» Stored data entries
########################################

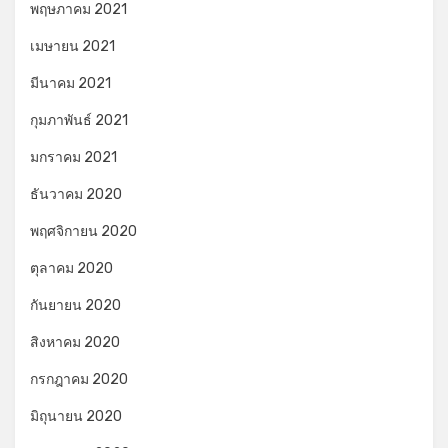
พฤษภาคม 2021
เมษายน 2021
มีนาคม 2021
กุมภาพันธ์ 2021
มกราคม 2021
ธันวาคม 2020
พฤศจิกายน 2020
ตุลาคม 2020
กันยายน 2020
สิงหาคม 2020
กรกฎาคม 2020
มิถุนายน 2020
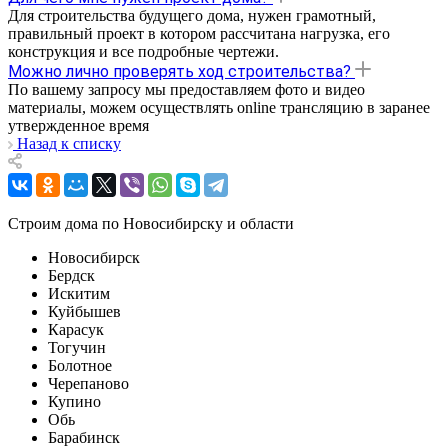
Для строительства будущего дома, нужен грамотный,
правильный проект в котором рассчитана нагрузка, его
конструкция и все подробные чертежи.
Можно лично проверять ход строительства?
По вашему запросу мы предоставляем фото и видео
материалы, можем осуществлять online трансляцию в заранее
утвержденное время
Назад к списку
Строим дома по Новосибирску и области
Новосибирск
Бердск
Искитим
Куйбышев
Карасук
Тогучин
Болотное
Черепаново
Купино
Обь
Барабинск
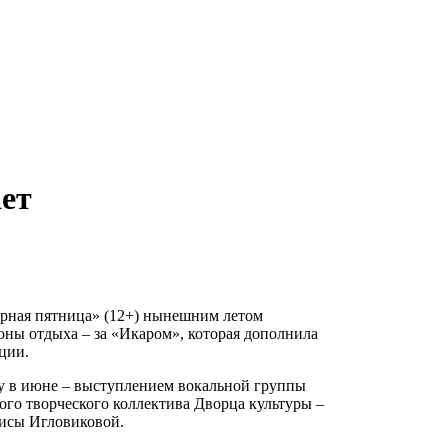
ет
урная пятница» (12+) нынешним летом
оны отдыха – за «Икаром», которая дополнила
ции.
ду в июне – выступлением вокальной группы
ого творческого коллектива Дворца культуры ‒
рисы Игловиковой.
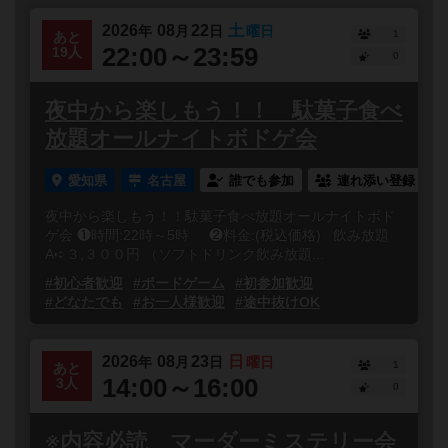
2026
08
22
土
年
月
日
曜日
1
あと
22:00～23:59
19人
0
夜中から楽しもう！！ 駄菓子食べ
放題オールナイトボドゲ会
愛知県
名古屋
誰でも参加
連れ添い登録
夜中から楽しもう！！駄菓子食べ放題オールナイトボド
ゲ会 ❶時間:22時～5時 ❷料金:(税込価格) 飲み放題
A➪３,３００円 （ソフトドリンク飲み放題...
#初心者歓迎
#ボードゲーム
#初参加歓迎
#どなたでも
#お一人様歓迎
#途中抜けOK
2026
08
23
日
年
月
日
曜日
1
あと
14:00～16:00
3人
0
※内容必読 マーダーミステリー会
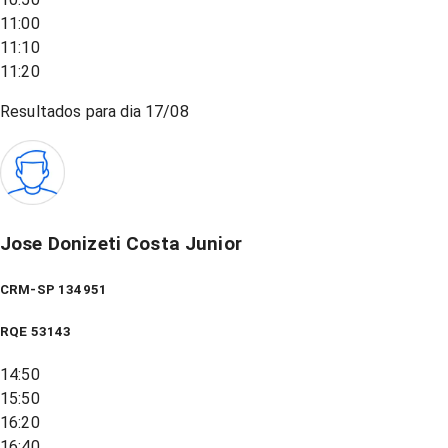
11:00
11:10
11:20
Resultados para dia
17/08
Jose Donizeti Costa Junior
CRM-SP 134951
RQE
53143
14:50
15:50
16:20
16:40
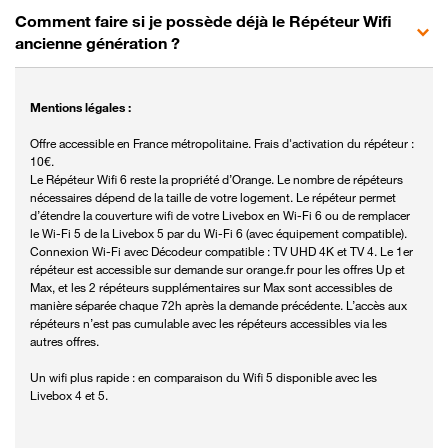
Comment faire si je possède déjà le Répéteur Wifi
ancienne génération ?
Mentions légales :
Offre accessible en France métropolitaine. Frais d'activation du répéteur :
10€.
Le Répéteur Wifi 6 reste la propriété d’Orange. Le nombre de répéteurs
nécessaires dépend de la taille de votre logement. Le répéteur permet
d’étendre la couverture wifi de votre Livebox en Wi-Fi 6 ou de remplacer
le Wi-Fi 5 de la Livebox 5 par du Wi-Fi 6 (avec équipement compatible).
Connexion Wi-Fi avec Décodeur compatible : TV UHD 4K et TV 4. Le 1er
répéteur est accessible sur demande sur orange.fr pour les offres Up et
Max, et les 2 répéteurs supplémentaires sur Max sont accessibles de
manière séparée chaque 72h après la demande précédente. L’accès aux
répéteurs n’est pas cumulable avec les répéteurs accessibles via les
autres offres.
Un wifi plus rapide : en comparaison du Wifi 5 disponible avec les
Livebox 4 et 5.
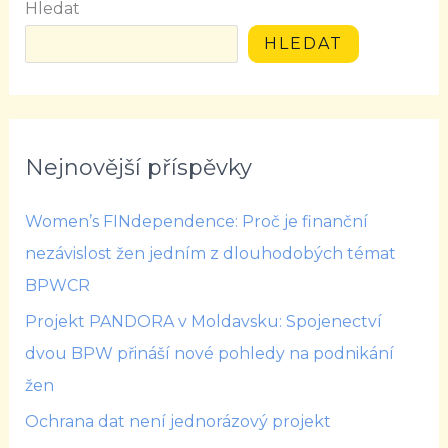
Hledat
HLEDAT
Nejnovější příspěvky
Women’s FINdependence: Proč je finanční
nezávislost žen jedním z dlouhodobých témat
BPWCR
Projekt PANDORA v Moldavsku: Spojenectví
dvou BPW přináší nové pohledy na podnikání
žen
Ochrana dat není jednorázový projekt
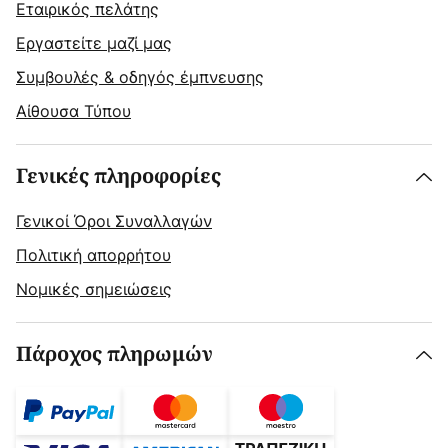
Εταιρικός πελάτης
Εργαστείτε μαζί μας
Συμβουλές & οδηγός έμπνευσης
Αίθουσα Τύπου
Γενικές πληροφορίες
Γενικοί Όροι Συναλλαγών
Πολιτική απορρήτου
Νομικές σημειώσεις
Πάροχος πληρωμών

########################################

» WHAT YOU HAVE TO DO
The records above are to be transcribed word for word. Skip the images.

» WRITTEN ANSWER
พฤษภาคม 2021
เมษายน 2021
มีนาคม 2021
กุมภาพันธ์ 2021
มกราคม 2021
ธันวาคม 2020
พฤศจิกายน 2020
ตุลาคม 2020
กันยายน 2020
สิงหาคม 2020
กรกฎาคม 2020
มิถุนายน 2020
Для строительства будущего дома, нужен грамотный,
правильный проект в котором рассчитана нагрузка, его
конструкция и все подробные чертежи.
Можно лично проверять ход строительства?
По вашему запросу мы предоставляем фото и видео
материалы, можем осуществлять online трансляцию в заранее
утвержденное время
Назад к списку
Строим дома по Новосибирску и области
Новосибирск
Бердск
Искитим
Куйбышев
Карасук
Тогучин
Болотное
Черепаново
Купино
Обь
Барабинск
ет
урная пятница» (12+) нынешним летом
оны отдыха – за «Икаром», которая дополнила
ции.
ду в июне – выступлением вокальной группы
ого творческого коллектива Дворца культуры ‒
рисы Игловиковой.
2026
08
22
土
年
月
日
曜日
1
あと
22:00～23:59
19人
0
夜中から楽しもう！！ 駄菓子食べ
放題オールナイトボドゲ会
愛知県
名古屋
誰でも参加
連れ添い登録
夜中から楽しもう！！駄菓子食べ放題オールナイトボド
ゲ会 ❶時間:22時～5時 ❷料金:(税込価格) 飲み放題
A➪３,３００円 （ソフトドリンク飲み放題...
#初心者歓迎
#ボードゲーム
#初参加歓迎
#どなたでも
#お一人様歓迎
#途中抜けOK
2026
08
23
日
年
月
日
曜日
1
あと
14:00～16:00
3人
0
※内容必読 マーダーミステリー会
11:00
11:10
11:20
Resultados para dia
17/08
Jose Donizeti Costa Junior
CRM-SP 134951
RQE
53143
14:50
15:50
16:20
16:40
Comment faire si je possède déjà le Répéteur Wifi
ancienne génération ?
Mentions légales :
Offre accessible en France métropolitaine. Frais d'activation du répéteur :
10€.
Le Répéteur Wifi 6 reste la propriété d’Orange. Le nombre de répéteurs
nécessaires dépend de la taille de votre logement. Le répéteur permet
d’étendre la couverture wifi de votre Livebox en Wi-Fi 6 ou de remplacer
le Wi-Fi 5 de la Livebox 5 par du Wi-Fi 6 (avec équipement compatible).
Connexion Wi-Fi avec Décodeur compatible : TV UHD 4K et TV 4. Le 1er
répéteur est accessible sur demande sur orange.fr pour les offres Up et
Max, et les 2 répéteurs supplémentaires sur Max sont accessibles de
manière séparée chaque 72h après la demande précédente. L’accès aux
répéteurs n’est pas cumulable avec les répéteurs accessibles via les
autres offres.
Un wifi plus rapide : en comparaison du Wifi 5 disponible avec les
Livebox 4 et 5.
Hledat
HLEDAT
Nejnovější příspěvky
Women’s FINdependence: Proč je finanční
nezávislost žen jedním z dlouhodobých témat
BPWCR
Projekt PANDORA v Moldavsku: Spojenectví
dvou BPW přináší nové pohledy na podnikání
žen
Ochrana dat není jednorázový projekt
Εταιρικός πελάτης
Εργαστείτε μαζί μας
Συμβουλές & οδηγός έμπνευσης
Αίθουσα Τύπου
Γενικές πληροφορίες
Γενικοί Όροι Συναλλαγών
Πολιτική απορρήτου
Νομικές σημειώσεις
Πάροχος πληρωμών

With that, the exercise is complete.